The vampire is courtesy of Stephanie Rothman, who shares directing and writing credit with Jack Hill, even though they essentially worked at cross purposes. Corman, dissatisfied with Hill’s version, handed the production over to Rothman, who rewrote the film to turn the artist into a vampire (played by an actor without the slightest resemblance to Campbell) and shot new footage to shoehorn this bizarre twist into the existing story. Rothman’s vampire is a hammy creation that doesn’t charm or terrify anyone, least of all the viewer. Hill’s location footage, however, is really quite handsome, giving a gothic atmosphere to Venice after dark. He has a great time with the coffee house beat culture, where Hill favorite Sid Haig (as Abdul the Arab) struggles to fit into the hipster group of insiders, and turns a flashback (featuring Corman himself as a long-dead painter) into a psychedelic nightmare. And watch for an inspired lift from Hitchcock’s Strangers on a Train, where he shoots a carousel horse as if a demon charging the camera. The scars of the production history are readily apparent in the film’s detours into incoherence, but Hill’s scenes are interesting enough to wish that his version of the film still existed. Until then, this is what we have.

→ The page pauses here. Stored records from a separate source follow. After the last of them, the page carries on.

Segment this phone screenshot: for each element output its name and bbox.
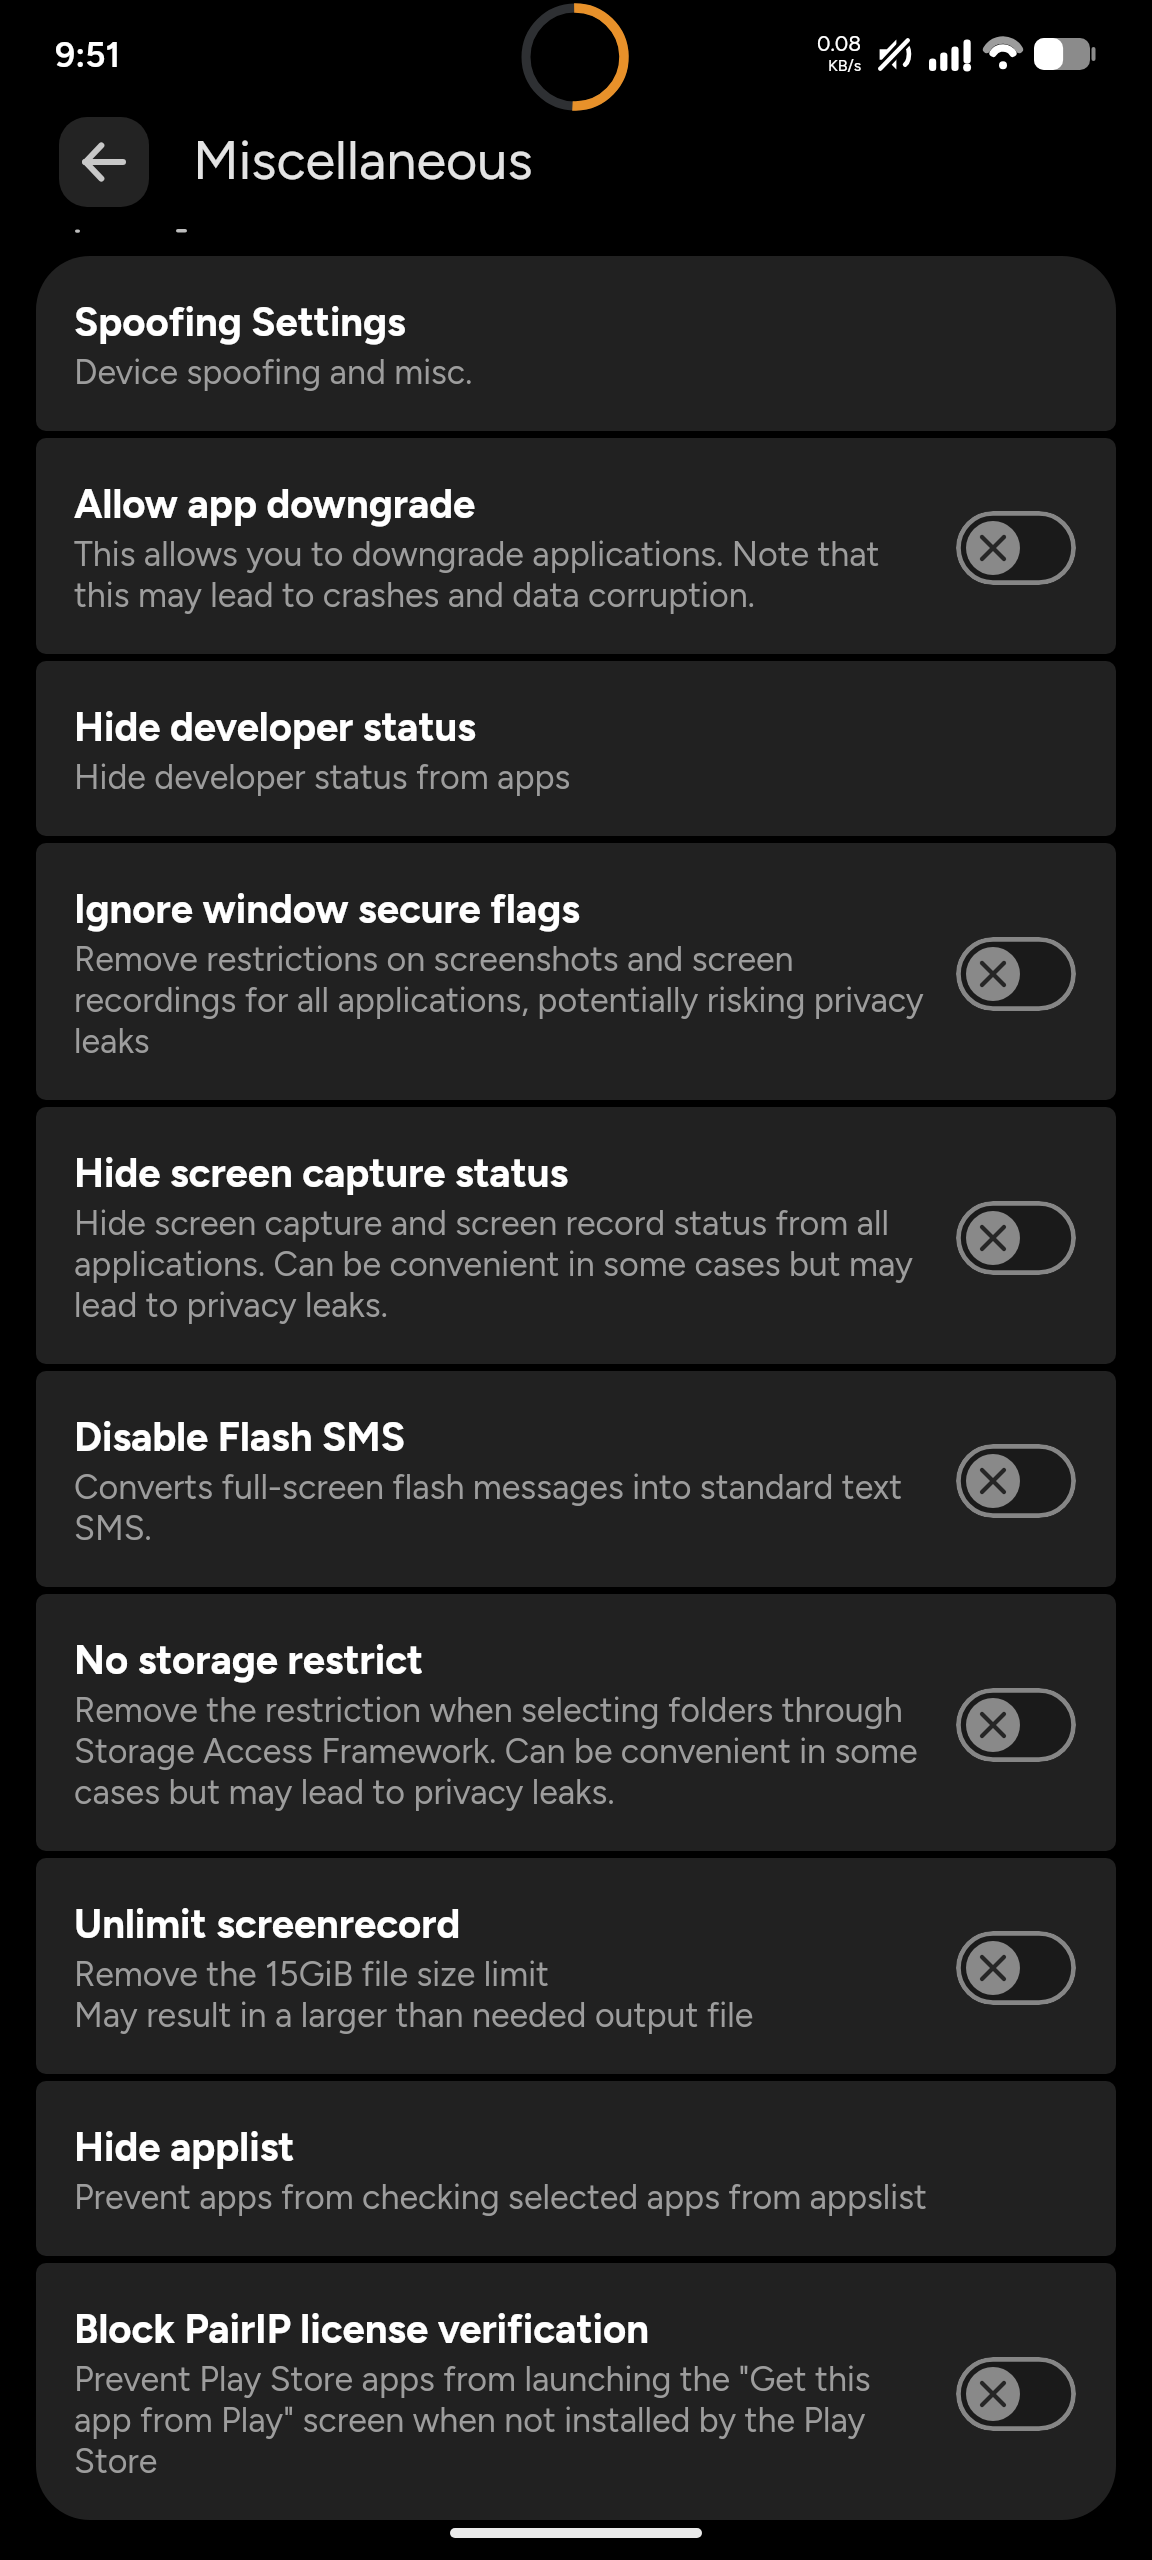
staticText: Hide screen capture status — [74, 1149, 569, 1197]
button[interactable]: Toggle, off — [956, 1201, 1076, 1275]
staticText: Prevent apps from checking selected apps… — [74, 2177, 927, 2218]
button[interactable]: Hide applist — [36, 2081, 1116, 2256]
staticText: Unlimit screenrecord — [74, 1900, 461, 1948]
button[interactable]: Ignore window secure flags — [36, 843, 1116, 1100]
staticText: Hide applist — [74, 2123, 295, 2171]
staticText: Spoofing Settings — [74, 298, 406, 346]
staticText: Hide developer status — [74, 703, 476, 751]
button[interactable]: Block PairIP license verification — [36, 2263, 1116, 2520]
staticText: Hide screen capture and screen record st… — [74, 1203, 932, 1326]
button[interactable]: No storage restrict — [36, 1594, 1116, 1851]
button[interactable]: Toggle, off — [956, 511, 1076, 585]
button[interactable]: Disable Flash SMS — [36, 1371, 1116, 1587]
button[interactable]: Toggle, off — [956, 1444, 1076, 1518]
staticText: Converts full-screen flash messages into… — [74, 1467, 932, 1549]
staticText: KB/s — [828, 56, 862, 75]
button[interactable]: Hide screen capture status — [36, 1107, 1116, 1364]
staticText: Ignore window secure flags — [74, 885, 580, 933]
staticText: Hide developer status from apps — [74, 757, 571, 798]
button[interactable]: Toggle, off — [956, 2357, 1076, 2431]
staticText: Miscellaneous — [193, 128, 533, 193]
staticText: Remove the restriction when selecting fo… — [74, 1690, 932, 1813]
staticText: 0.08 — [817, 31, 862, 56]
staticText: Remove the 15GiB file size limit May res… — [74, 1954, 754, 2036]
button[interactable]: Back — [59, 117, 149, 207]
staticText: This allows you to downgrade application… — [74, 534, 932, 616]
staticText: Allow app downgrade — [74, 480, 476, 528]
staticText: Disable Flash SMS — [74, 1413, 405, 1461]
button[interactable]: Toggle, off — [956, 1688, 1076, 1762]
button[interactable]: Spoofing Settings — [36, 256, 1116, 431]
button[interactable]: Toggle, off — [956, 1931, 1076, 2005]
staticText: No storage restrict — [74, 1636, 424, 1684]
button[interactable]: Unlimit screenrecord — [36, 1858, 1116, 2074]
staticText: Device spoofing and misc. — [74, 352, 473, 393]
staticText: Prevent Play Store apps from launching t… — [74, 2359, 932, 2482]
staticText: 9:51 — [55, 34, 121, 76]
staticText: Remove restrictions on screenshots and s… — [74, 939, 932, 1062]
staticText: Block PairIP license verification — [74, 2305, 649, 2353]
button[interactable]: Hide developer status — [36, 661, 1116, 836]
button[interactable]: Toggle, off — [956, 937, 1076, 1011]
button[interactable]: Allow app downgrade — [36, 438, 1116, 654]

The film exists in four (that’s FOUR!) different versions and this set features all four: the original Operation Titian produced in Yugoslavia (reconstructed for this edition), the recut Portrait in Terror, Blood Bath featuring new scenes shot and edited by first Jack Hill and then Stephanie Rothman, and finally Track of the Vampire, which was the version prepared for TV, all mastered in HD for this unique box set. The three alternate cuts were mastered in 2K from original film materials, and the set include new and archival interviews, a new visual essay from Tim Lucas on the multiple versions, outtakes, and other supplements, plus a booklet.

ISawWhatFilmmaker and savvy promoter William Castle made his low budget thrillers and horror film into hits with a steady stream of gimmicks through the late 1950s and 1960s. His 1965 I Saw What You Did (Shout! Factory, Blu-ray), a lightweight thriller about two schoolgirls and a prank phone call that backfires with a vengeance, is far less gimmick laden (“The telephone was the star” of the film, he wrote in his autobiography). When the girls whisper “I saw what you did, and I know who you are” to a perfect stranger, little do they know he has just murdered his wife and is now out to silence any witnesses. An aging John Ireland plays the homicidal husband and (despite her prominent placement in the artwork) Joan Crawford has little more than a cameo as an amorous neighbor turned blackmailer. Castle leaves the spook show gimmicks and high concept twists out of this thriller, which prefigures the teen scream genre by decades, but proves to be little better than competent as a suspense director. He misses all opportunities for psychological horror, preferring shocks and startles over genuine suspense, and he ignores the voyeuristic possibilities and the sexual perversity of the middle aged killer stalked by his young, sexually curious target. He’s more at home as a showman than a dime store Hitchcock, but the film does exhibit a little Castle flair, such as an inventive prologue framed in a pair of opening and closing eyes.

It makes its Blu-ray debut from a new HD transfer and includes two archival trailer and a photo gallery.